Una tappa cruciale di un lucido e lungimirante percorso economico e politico
17 novembre 2020 Marina Militare
«Il sottoscritto, preposto all’amministrazione delle cose di mare di uno Stato collocato in mezzo al Mediterraneo, ricco di invidiabile estensione di coste e di una numerosa popolazione marittima, sente il dovere di dare il più ampio sviluppo alle risorse navali del Paese»
Queste furono le parole scritte dal Presidente del Consiglio, Camillo Benso Conte di Cavour, presentando il bilancio della Marina del 1860.

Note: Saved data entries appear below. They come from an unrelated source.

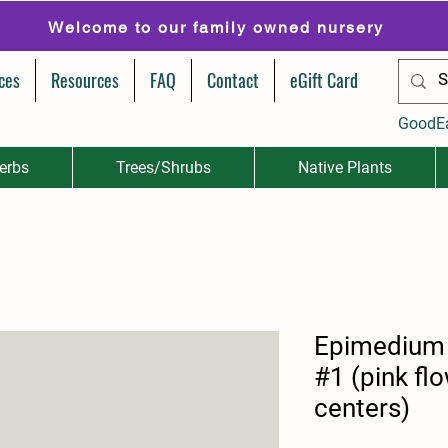
Welcome to our family owned nursery
ces
Resources
FAQ
Contact
eGift Card
GoodE
erbs
Trees/Shrubs
Native Plants
Epimedium 
#1 (pink fl
centers)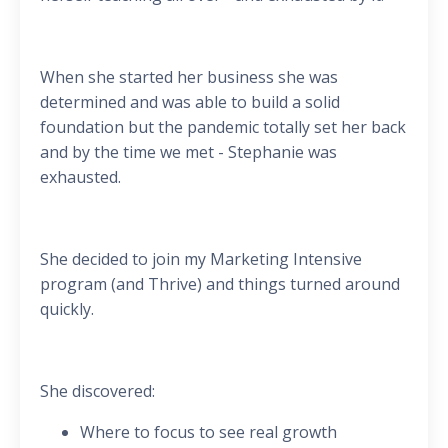
When she started her business she was
determined and was able to build a solid
foundation but the pandemic totally set her back
and by the time we met - Stephanie was
exhausted.
She decided to join my Marketing Intensive
program (and Thrive) and things turned around
quickly.
She discovered:
Where to focus to see real growth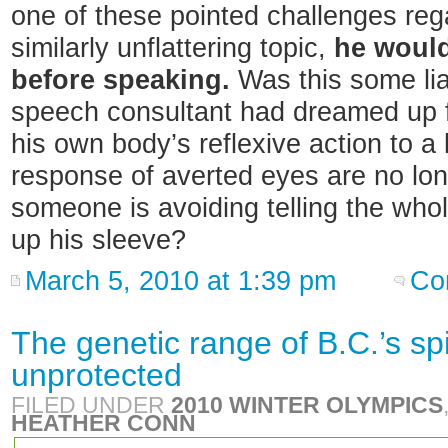
one of these pointed challenges reg
similarly unflattering topic,
he would
before speaking.
Was this some liar
speech consultant had dreamed up f
his own body’s reflexive action to a
response of averted eyes are no long
someone is avoiding telling the whol
up his sleeve?
March 5, 2010 at 1:39 pm
Co
The genetic range of B.C.’s sp
unprotected
FILED UNDER
2010 WINTER OLYMPICS
HEATHER CONN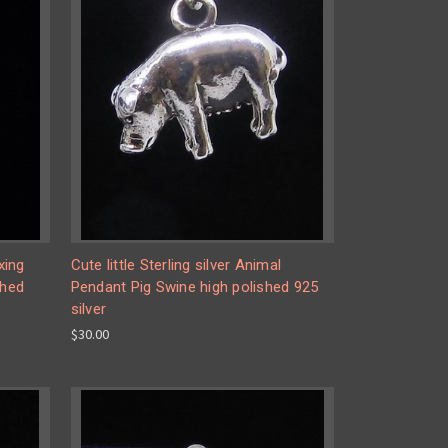
xing
Cute little Sterling silver Animal
shed
Pendant Pig Swine high polished 925
silver
$30.00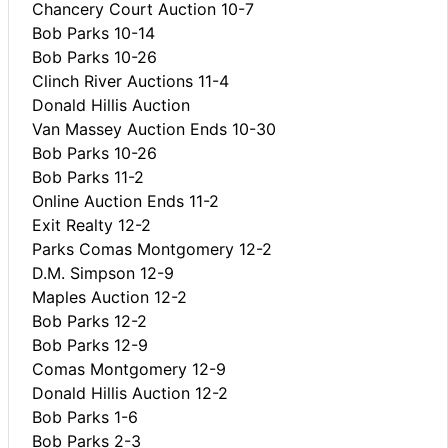
Chancery Court Auction 10-7
Bob Parks 10-14
Bob Parks 10-26
Clinch River Auctions 11-4
Donald Hillis Auction
Van Massey Auction Ends 10-30
Bob Parks 10-26
Bob Parks 11-2
Online Auction Ends 11-2
Exit Realty 12-2
Parks Comas Montgomery 12-2
D.M. Simpson 12-9
Maples Auction 12-2
Bob Parks 12-2
Bob Parks 12-9
Comas Montgomery 12-9
Donald Hillis Auction 12-2
Bob Parks 1-6
Bob Parks 2-3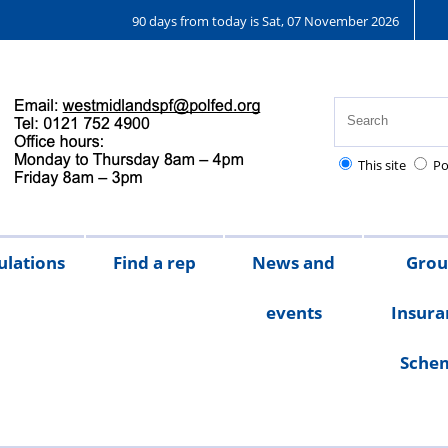
90 days from today is Sat, 07 November 2026
This site
Po
ulations
Find a rep
News and
Gro
events
Insura
Sche
Chair's
messages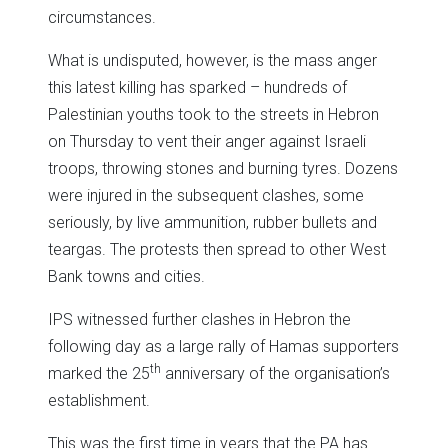
circumstances.
What is undisputed, however, is the mass anger
this latest killing has sparked – hundreds of
Palestinian youths took to the streets in Hebron
on Thursday to vent their anger against Israeli
troops, throwing stones and burning tyres. Dozens
were injured in the subsequent clashes, some
seriously, by live ammunition, rubber bullets and
teargas. The protests then spread to other West
Bank towns and cities.
IPS witnessed further clashes in Hebron the
following day as a large rally of Hamas supporters
th
marked the 25
anniversary of the organisation’s
establishment.
This was the first time in years that the PA has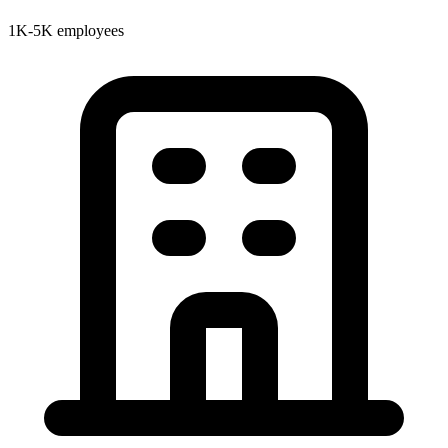
1K-5K employees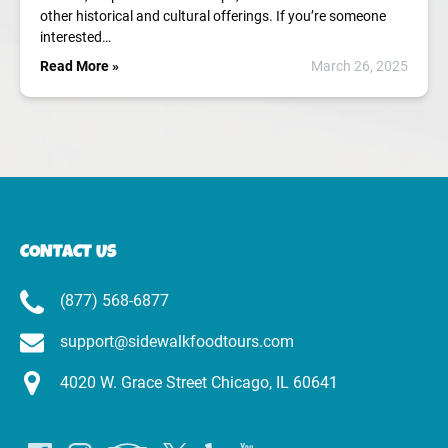
other historical and cultural offerings. If you’re someone
interested…
Read More »
March 26, 2025
CONTACT US
(877) 568-6877
support@sidewalkfoodtours.com
4020 W. Grace Street Chicago, IL 60641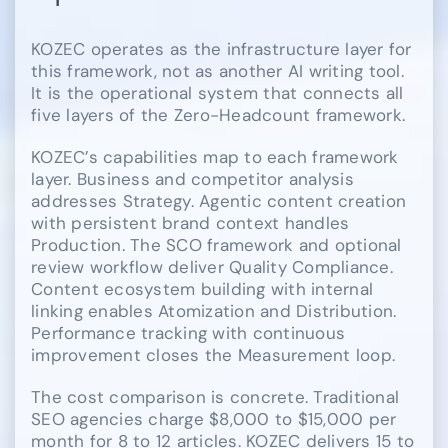
KOZEC operates as the infrastructure layer for
this framework, not as another AI writing tool.
It is the operational system that connects all
five layers of the Zero-Headcount framework.
KOZEC’s capabilities map to each framework
layer. Business and competitor analysis
addresses Strategy. Agentic content creation
with persistent brand context handles
Production. The SCO framework and optional
review workflow deliver Quality Compliance.
Content ecosystem building with internal
linking enables Atomization and Distribution.
Performance tracking with continuous
improvement closes the Measurement loop.
The cost comparison is concrete. Traditional
SEO agencies charge $8,000 to $15,000 per
month for 8 to 12 articles. KOZEC delivers 15 to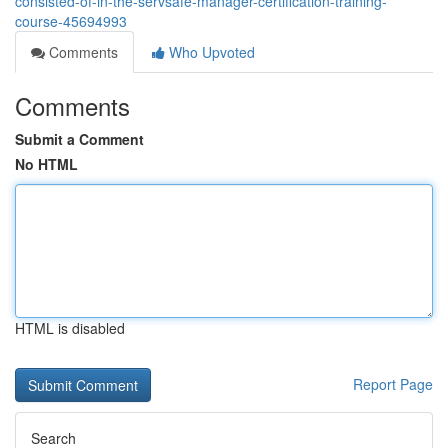
consisted-of-in-the-servsafe-manager-certification-training-
course-45694993
Comments
Who Upvoted
Comments
Submit a Comment
No HTML
HTML is disabled
Report Page
Search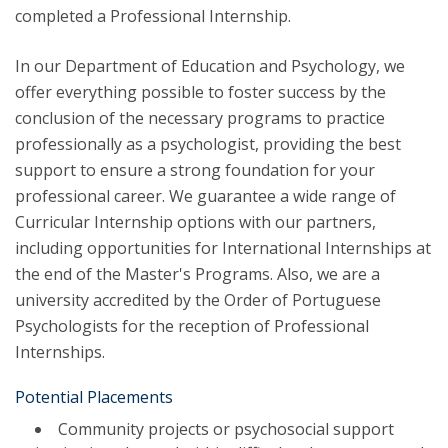
completed a Professional Internship.
In our Department of Education and Psychology, we
offer everything possible to foster success by the
conclusion of the necessary programs to practice
professionally as a psychologist, providing the best
support to ensure a strong foundation for your
professional career. We guarantee a wide range of
Curricular Internship options with our partners,
including opportunities for International Internships at
the end of the Master's Programs. Also, we are a
university accredited by the Order of Portuguese
Psychologists for the reception of Professional
Internships.
Potential Placements
Community projects or psychosocial support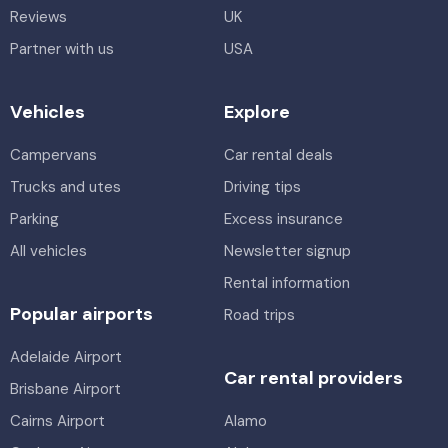
Reviews
UK
Partner with us
USA
Vehicles
Explore
Campervans
Car rental deals
Trucks and utes
Driving tips
Parking
Excess insurance
All vehicles
Newsletter signup
Rental information
Popular airports
Road trips
Adelaide Airport
Car rental providers
Brisbane Airport
Cairns Airport
Alamo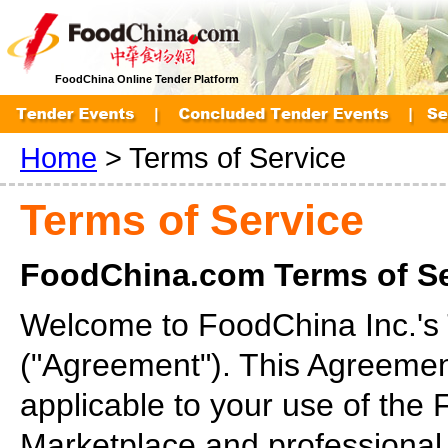
FoodChina Online Tender Platform
Home
> Terms of Service
Terms of Service
FoodChina.com Terms of S
Welcome to FoodChina Inc.'s
("Agreement"). This Agreemen
applicable to your use of the
Marketplace and professional s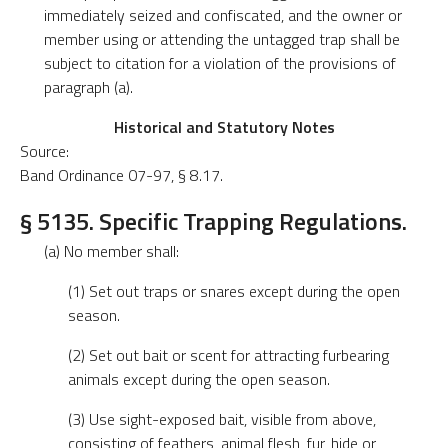
immediately seized and confiscated, and the owner or
member using or attending the untagged trap shall be
subject to citation for a violation of the provisions of
paragraph (a).
Historical and Statutory Notes
Source:
Band Ordinance 07-97, § 8.17.
§ 5135. Specific Trapping Regulations.
(a) No member shall:
(1) Set out traps or snares except during the open
season.
(2) Set out bait or scent for attracting furbearing
animals except during the open season.
(3) Use sight-exposed bait, visible from above,
consisting of feathers, animal flesh, fur, hide or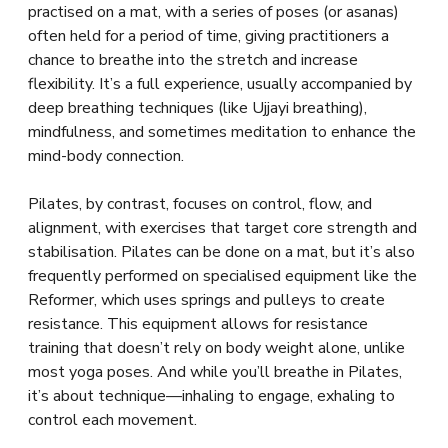
practised on a mat, with a series of poses (or asanas)
often held for a period of time, giving practitioners a
chance to breathe into the stretch and increase
flexibility. It’s a full experience, usually accompanied by
deep breathing techniques (like Ujjayi breathing),
mindfulness, and sometimes meditation to enhance the
mind-body connection.
Pilates, by contrast, focuses on control, flow, and
alignment, with exercises that target core strength and
stabilisation. Pilates can be done on a mat, but it’s also
frequently performed on specialised equipment like the
Reformer, which uses springs and pulleys to create
resistance. This equipment allows for resistance
training that doesn’t rely on body weight alone, unlike
most yoga poses. And while you’ll breathe in Pilates,
it’s about technique—inhaling to engage, exhaling to
control each movement.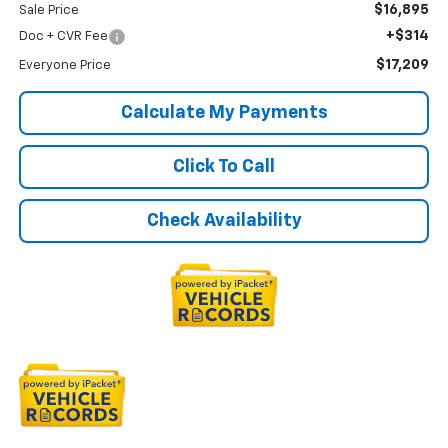
$16,895
Sale Price
+$314
Doc + CVR Fee
$17,209
Everyone Price
Calculate My Payments
Click To Call
Check Availability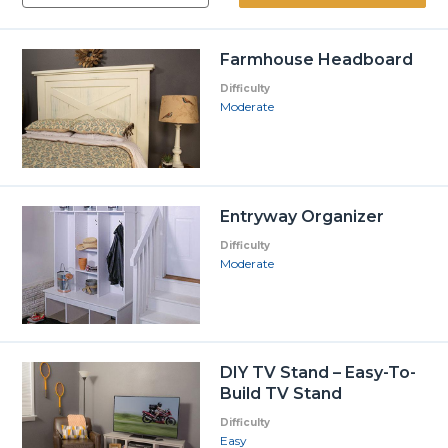
Farmhouse Headboard
Difficulty
Moderate
Entryway Organizer
Difficulty
Moderate
DIY TV Stand – Easy-To-
Build TV Stand
Difficulty
Easy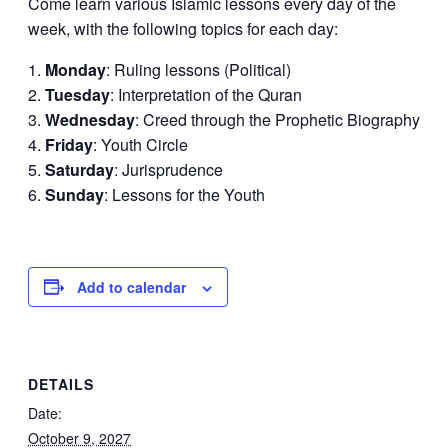
Come learn various Islamic lessons every day of the
week, with the following topics for each day:
Monday
: Ruling lessons (Political)
Tuesday
: Interpretation of the Quran
Wednesday
: Creed through the Prophetic Biography
Friday
: Youth Circle
Saturday
: Jurisprudence
Sunday
: Lessons for the Youth
Add to calendar
DETAILS
Date:
October 9, 2027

Ma non erano solo le parole del Presidente del Consiglio: il 17 marzo 1860, il Ministero della Marina era stato separato e reso autonomo rispetto a quello della Guerra, tradizionalmente in mano all’Esercito. Il primo titolare del nuovo Ministero fu proprio Cavour, e non fu un caso. Quel Presidente del consiglio, da attento economista, non voleva certo delegare ad altri quel prezioso strumento navale in vista dei prossimi, ormai intuibili grandi avvenimenti che sarebbero culminati, di lì a poco, nell’unità del Paese a cui in molti ancora non credevano.
Esattamente otto mesi dopo un’altro cruciale passo verso l’unificazione della Marina militare italiana. 17 novembre 1860, furono emanati i Regi Decreti n. 4419, 4420 e 4421 che fusero in un unico corpo gli ufficiali provenienti dalle flotte Sarda, Partenopea, Siciliana, Toscana e (per la parte adriatica soltanto) Pontificia, organizzando altresì amministrativamente la Regia Marina. L’intenzione di costiture una Forza Armata di mare unica al servizio del Regno d’Italia, anticipò dunque di quattro mesi la formale costituzione di quest’ultimo.
Non fu certo la definitiva nascita di una Marina unitaria, ma un’importante tappa di un lucido e lungimirante percorso economico e politico. Infatti il processo di accorpamento di tutte le Marine preunitarie potra essere considerato concluso il 1 gennaio 1861, come sancito con Regio Decreto del successivo 10 gennaio, cui seguirà l’assunzione formale da parte della Marina del Regno d’Italia del titolo di “Regia”, conseguente alla proclamazione di poco successiva dell’Unità nazionale: 17 marzo 1861 dal parlamento italiano riunito a Torino che ora includeva anche i deputati delle nuove provincie.
Ma com’era composta la neonata Marina militare unitaria? In essa confluivano su base paritaria le Marine dei precedenti Stati italiani, definiti “Antiche Province”: le Marine sabauda – da poco unitasi a quella toscana – siciliana, napoletana e, in parte, pontificia, già impegnate – talvolta anche congiuntamente – nel corso delle guerre per l’indipendenza nazionale. Stabilita la valenza di leggi, regolamenti e pregresse anzianità, e quindi la diretta continuità istituzionale della Marina Militare rispetto a queste ultime, essa può essere fatta risalire almeno al Medioevo. La stessa ebbe infatti come precedenti – oltre alle equivalenti organizzazioni militari delle Repubbliche Marinare (Amalfi, Pisa, Genova, Venezia) – soprattutto anche la Marina militare di Federico II imperatore e re di Sicilia, fondata nel 1231 per effetto di quanto prescritto, in maniera organica e per la prima volta in Occidente, nel Liber Constitutionum di Melfi: norme di rango costituzionale di organizzazione di uno Stato non più di matrice feudale, in qualche modo ancora alla base del Regno delle Due Sicilie preunitario.
Con la nascita della Regia Marina, l’Italia cominciò a perseguire la creazione di un adeguato quanto vitale Potere Marittimo nazionale. Superati i primi, più duri anni e la Terza guerra d’indipendenza, la nuova Forza Armata acquisisce un proprio significativo prestigio, grazie anche all’azione di grandi personalità, quali gli ammiragli Augusto Riboty e Simone Pacoret de Saint Bon. Figura di primissimo piano dell’epoca, gloria nazionale e internazionale nel campo dell’ingegneria, il Generale del Genio Navale, e Ministro della Marina, Benedetto Brin: insigne progettista e organizzatore, in primo piano nella creazione di un’industria pesante nazionale, favorisce in ogni modo le misure che riescono ad affrancare la nazione dall’industria straniera, varando un poderoso programma navale, rivoluzionario sia a livello concettuale sia tecnologico, inteso a formare uno strumento potente e bilanciato. In poco più di un ventennio il fervore di rinnovamento e potenziamento della linea navale e delle infrastrutture faranno sì che, nel 1895, l’Italia arrivi ad occupare il rango di terzo posto fra le potenze marittime mondiali.
Un percorso di nascita che puntando fin da subito al Potere Marittimo, collateralmente attivò un volano per lo sviluppo economico del Paese.